Exclude images and print all the records verbatim.

Supplied material:
#####

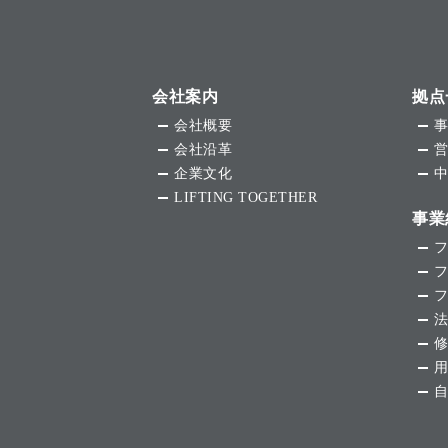
会社案内
拠点
会社概要
会社沿革
企業文化
LIFTING TOGETHER
事業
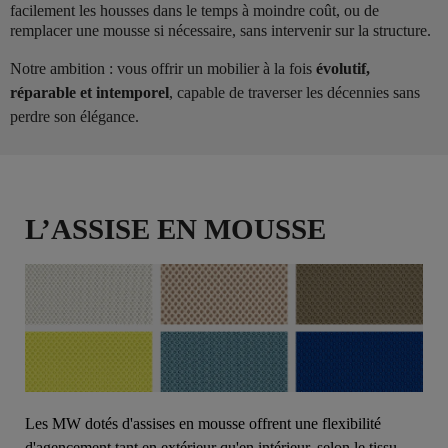
facilement les housses dans le temps à moindre coût, ou de
remplacer une mousse si nécessaire, sans intervenir sur la structure.
Notre ambition : vous offrir un mobilier à la fois
évolutif,
réparable et intemporel
, capable de traverser les décennies sans
perdre son élégance.
L’ASSISE EN MOUSSE
Les MW dotés d'assises en mousse offrent une flexibilité
d'agencement tant en extérieur qu'en intérieur, selon le tissu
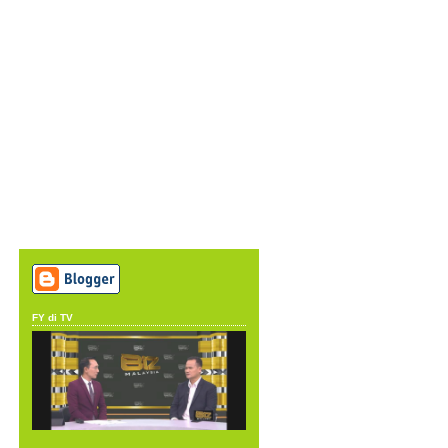
FY di TV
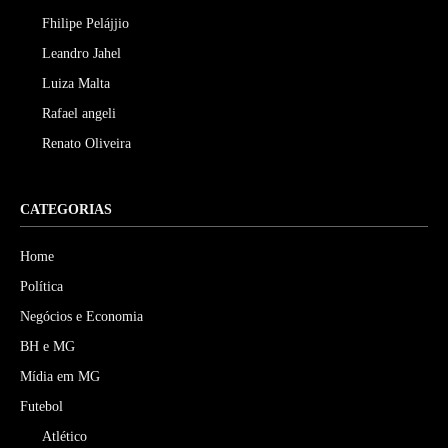
Fhilipe Pelájjio
Leandro Jahel
Luiza Malta
Rafael angeli
Renato Oliveira
CATEGORIAS
Home
Política
Negócios e Economia
BH e MG
Mídia em MG
Futebol
Atlético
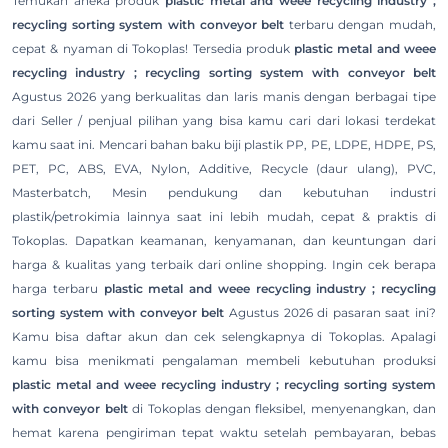
Temukan aneka produk
plastic metal and weee recycling industry ;
recycling sorting system with conveyor belt
terbaru dengan mudah,
cepat & nyaman di Tokoplas! Tersedia produk
plastic metal and weee
recycling industry ; recycling sorting system with conveyor belt
Agustus 2026 yang berkualitas dan laris manis dengan berbagai tipe
dari Seller / penjual pilihan yang bisa kamu cari dari lokasi terdekat
kamu saat ini. Mencari bahan baku biji plastik PP, PE, LDPE, HDPE, PS,
PET, PC, ABS, EVA, Nylon, Additive, Recycle (daur ulang), PVC,
Masterbatch, Mesin pendukung dan kebutuhan industri
plastik/petrokimia lainnya saat ini lebih mudah, cepat & praktis di
Tokoplas. Dapatkan keamanan, kenyamanan, dan keuntungan dari
harga & kualitas yang terbaik dari online shopping. Ingin cek berapa
harga terbaru
plastic metal and weee recycling industry ; recycling
sorting system with conveyor belt
Agustus 2026 di pasaran saat ini?
Kamu bisa daftar akun dan cek selengkapnya di Tokoplas. Apalagi
kamu bisa menikmati pengalaman membeli kebutuhan produksi
plastic metal and weee recycling industry ; recycling sorting system
with conveyor belt
di Tokoplas dengan fleksibel, menyenangkan, dan
hemat karena pengiriman tepat waktu setelah pembayaran, bebas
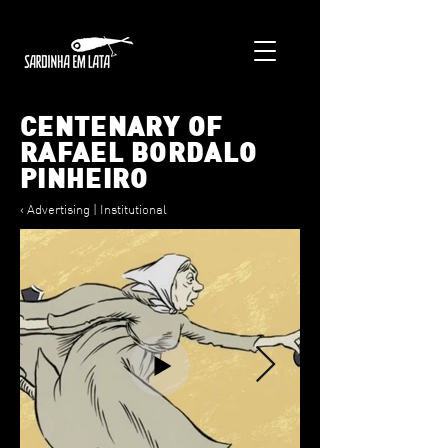
CENTENARY OF
RAFAEL BORDALO
PINHEIRO
< Advertising | Institutional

#####

Exercise response:
会社案内
拠点
会社概要
会社沿革
企業文化
LIFTING TOGETHER
事業
facilement les housses dans le temps à moindre coût, ou de
remplacer une mousse si nécessaire, sans intervenir sur la structure.
Notre ambition : vous offrir un mobilier à la fois
évolutif,
réparable et intemporel
, capable de traverser les décennies sans
perdre son élégance.
L’ASSISE EN MOUSSE
Les MW dotés d'assises en mousse offrent une flexibilité
d'agencement tant en extérieur qu'en intérieur, selon le tissu
FY di TV
Fhilipe Pelájjio
Leandro Jahel
Luiza Malta
Rafael angeli
Renato Oliveira
CATEGORIAS
Home
Política
Negócios e Economia
BH e MG
Mídia em MG
Futebol
Atlético
Temukan aneka produk
plastic metal and weee recycling industry ;
recycling sorting system with conveyor belt
terbaru dengan mudah,
cepat & nyaman di Tokoplas! Tersedia produk
plastic metal and weee
recycling industry ; recycling sorting system with conveyor belt
Agustus 2026 yang berkualitas dan laris manis dengan berbagai tipe
dari Seller / penjual pilihan yang bisa kamu cari dari lokasi terdekat
kamu saat ini. Mencari bahan baku biji plastik PP, PE, LDPE, HDPE, PS,
PET, PC, ABS, EVA, Nylon, Additive, Recycle (daur ulang), PVC,
Masterbatch, Mesin pendukung dan kebutuhan industri
plastik/petrokimia lainnya saat ini lebih mudah, cepat & praktis di
Tokoplas. Dapatkan keamanan, kenyamanan, dan keuntungan dari
harga & kualitas yang terbaik dari online shopping. Ingin cek berapa
harga terbaru
plastic metal and weee recycling industry ; recycling
sorting system with conveyor belt
Agustus 2026 di pasaran saat ini?
Kamu bisa daftar akun dan cek selengkapnya di Tokoplas. Apalagi
kamu bisa menikmati pengalaman membeli kebutuhan produksi
plastic metal and weee recycling industry ; recycling sorting system
with conveyor belt
di Tokoplas dengan fleksibel, menyenangkan, dan
hemat karena pengiriman tepat waktu setelah pembayaran, bebas
CENTENARY OF
RAFAEL BORDALO
PINHEIRO
< Advertising | Institutional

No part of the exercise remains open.